Transcribed page contents
====
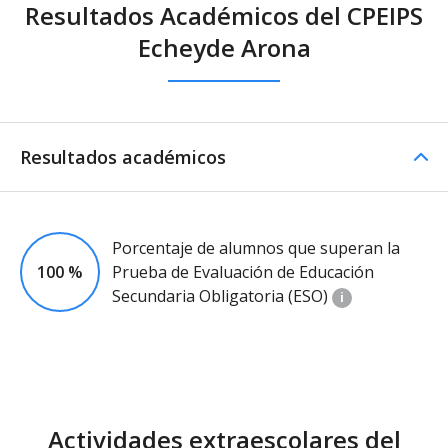
Resultados Académicos del CPEIPS
Echeyde Arona
Resultados académicos
Porcentaje de alumnos que superan la
100 %
Prueba de Evaluación de Educación
Secundaria Obligatoria (ESO)
i
Actividades extraescolares del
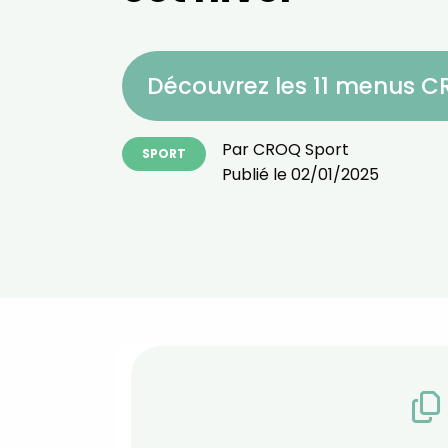
Découvrez les 11 menus 
Par
CROQ Sport
SPORT
Publié le
02/01/2025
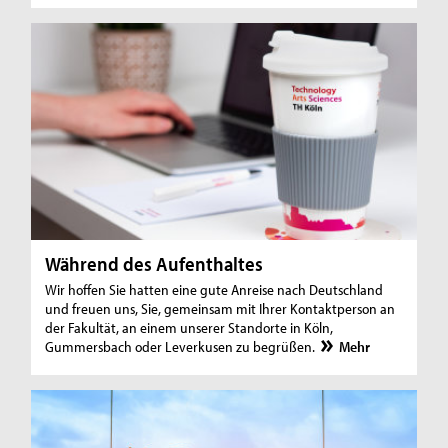
Während des Aufenthaltes
Wir hoffen Sie hatten eine gute Anreise nach Deutschland
und freuen uns, Sie, gemeinsam mit Ihrer Kontaktperson an
der Fakultät, an einem unserer Standorte in Köln,
Gummersbach oder Leverkusen zu begrüßen.
Mehr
====
▶ _WORK INSTRUCTIONS_
This exercise requires the lines of the entries containing the string "Resultados".

▶ _TASK SOLUTION_
Resultados Académicos del CPEIPS
Resultados académicos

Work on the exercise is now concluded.